The company has a network of over 676 distributors, 5,975 channel partners and over 25,000 retailers across the country today. Post GST, the company has increased product prices by about 8 per cent, but demand hasn’t been impacted.

 

Aggressive market expansion

 

 

V-Guard makes a third of its revenue from cables and wires. Stabilisers, which were once contributing to a chunk of its revenue, now account for only 15 per cent. The second-largest segment for the company now is water heaters (20 per cent).

In the December 2017 quarter, V-Guard recorded revenue growth of 14 per cent y-o-y.

Adjusting for excise impact (post GST), sales growth was an even stronger 23 per cent.

Two new products were launched during the quarter — rice cookers in the kitchen appliances segment and modular switches in the electrical segment. The y-o-y growth was strong across segments — kitchen appliances (54 per cent), cable and wires (25 per cent), switchgears (47 per cent), fans (38 per cent) and digital UPS (32 per cent).

However, lacklustre growth in water heaters (up 8.4 per cent) and pumps (7.9 per cent) and stabilisers (0.1 per cent), pulled down the overall growth.
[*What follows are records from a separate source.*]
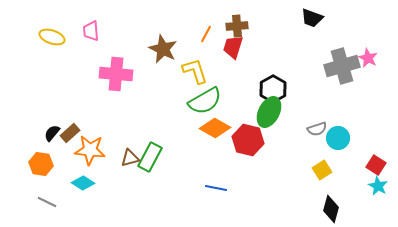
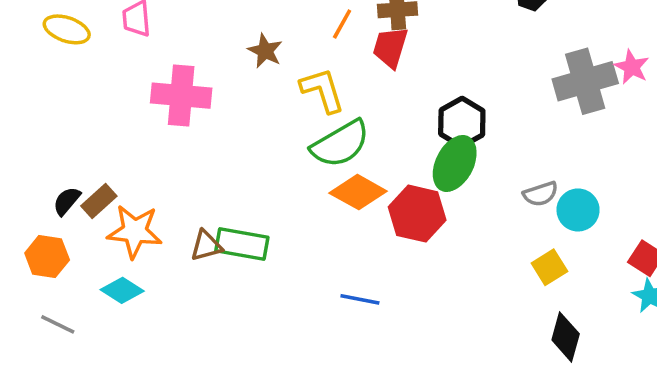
brown star: (163, 49) -> (265, 51), size x0.7
green rectangle: (150, 157) -> (242, 244), turned 72

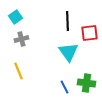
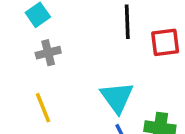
cyan triangle: (68, 52) -> (117, 97), moved

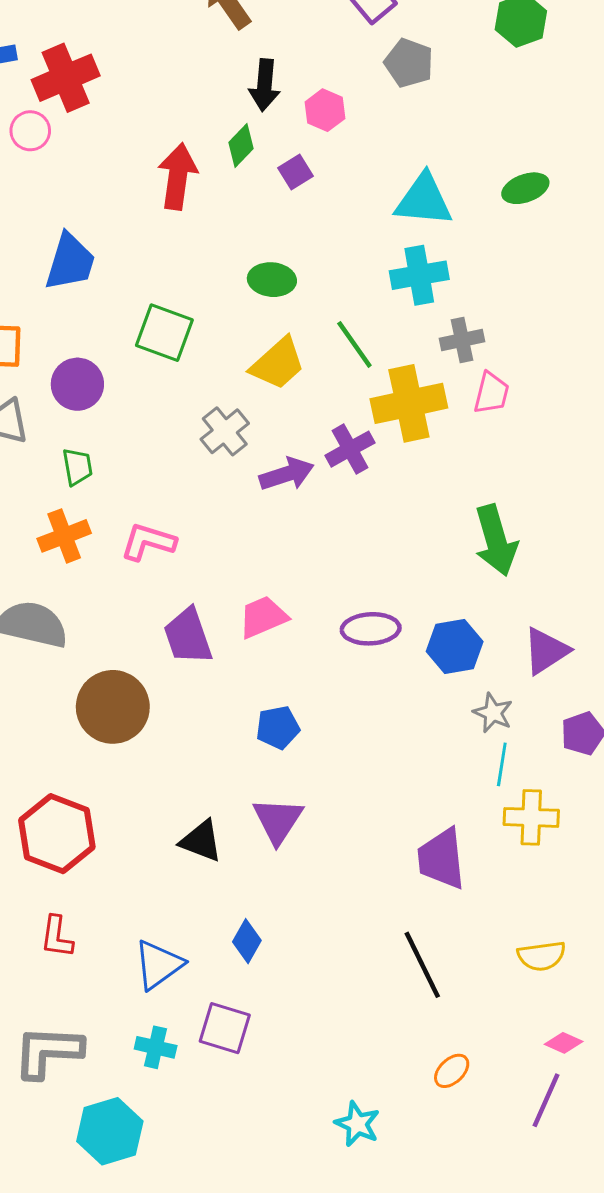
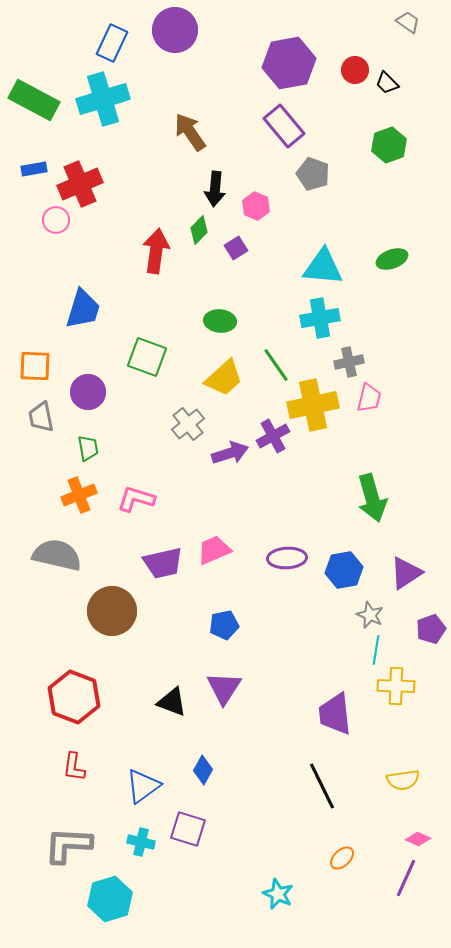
purple trapezoid: (188, 636) -> (163, 563), turned -84

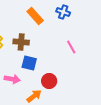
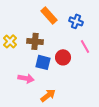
blue cross: (63, 12) -> (76, 21), moved
red circle: (49, 81) -> (63, 57), moved

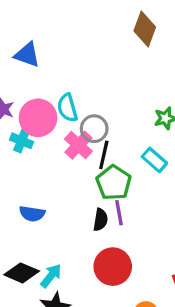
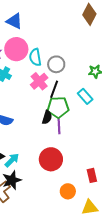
pink circle: (38, 118) -> (16, 49), moved
gray circle: (94, 129) -> (56, 64), moved
green pentagon: (114, 183) -> (58, 107), turned 30
black semicircle: (101, 220) -> (47, 117), moved

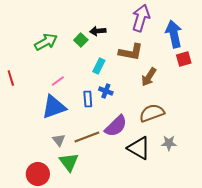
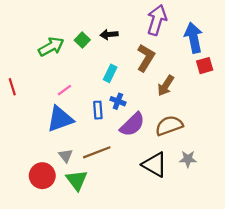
green square: (81, 40) -> (82, 40), moved
brown L-shape: (131, 52) -> (146, 58), turned -70
purple semicircle: (116, 126) -> (132, 125), moved
red circle: (38, 174) -> (42, 176), moved

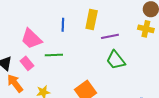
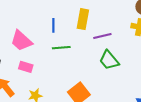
green line: (54, 55) -> (61, 48), moved
pink rectangle: (27, 63) -> (26, 67), moved, turned -32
Contribution to sales from the non-south region was 35 per cent of revenue, helped by the company’s improved visibility in the market, thanks to the aggressive marketing. Five years back, the non-south market contributed only a fifth of the revenue. In value terms, sales from the non-south markets recorded an increase of 24.7 per cent, year-on-year. Growth in the southern market was 13.3 per cent.

The company intends to grow its presence further in the non-south market over the coming years and take it to 50 per cent of sales by increasing the number of dealers/retailers in the market. The company is targeting to add 15,000 retailers over the next few years, a majority of which will be in the non-south market.

V-Guard had a total 676 distributors as of March 2017, up from 205 distributors five years back.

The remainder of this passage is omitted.